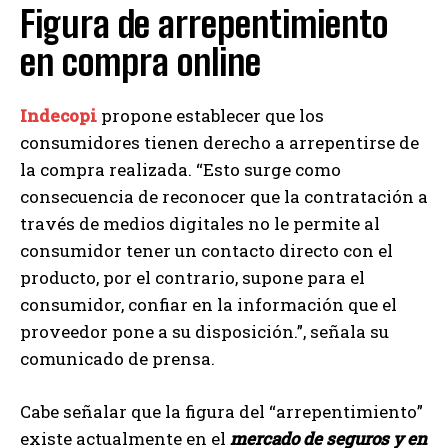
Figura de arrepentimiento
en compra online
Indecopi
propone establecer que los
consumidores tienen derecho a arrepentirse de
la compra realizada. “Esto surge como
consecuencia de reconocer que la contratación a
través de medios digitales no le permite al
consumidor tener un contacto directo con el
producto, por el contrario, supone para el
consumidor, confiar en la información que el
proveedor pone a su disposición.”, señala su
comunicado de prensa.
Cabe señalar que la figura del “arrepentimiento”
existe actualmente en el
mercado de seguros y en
----------
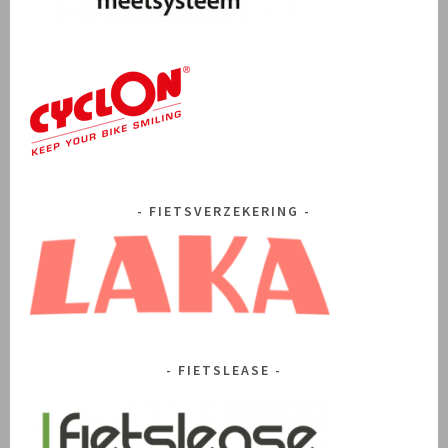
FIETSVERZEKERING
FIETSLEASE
----------
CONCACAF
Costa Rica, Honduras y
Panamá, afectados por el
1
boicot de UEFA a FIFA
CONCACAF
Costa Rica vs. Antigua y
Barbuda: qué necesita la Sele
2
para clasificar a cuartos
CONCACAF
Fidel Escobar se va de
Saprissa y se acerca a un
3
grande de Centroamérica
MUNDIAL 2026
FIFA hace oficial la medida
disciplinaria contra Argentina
----------
• _Work required_: Give back precisely the lines above that start at the line containing "consumidores tienen derecho a arrepentirse de" and end at the line containing "mercado de seguros y en", inclusive. No other lines belong in the output.

• _Task answer_:
consumidores tienen derecho a arrepentirse de
la compra realizada. “Esto surge como
consecuencia de reconocer que la contratación a
través de medios digitales no le permite al
consumidor tener un contacto directo con el
producto, por el contrario, supone para el
consumidor, confiar en la información que el
proveedor pone a su disposición.”, señala su
comunicado de prensa.
Cabe señalar que la figura del “arrepentimiento”
existe actualmente en el
mercado de seguros y en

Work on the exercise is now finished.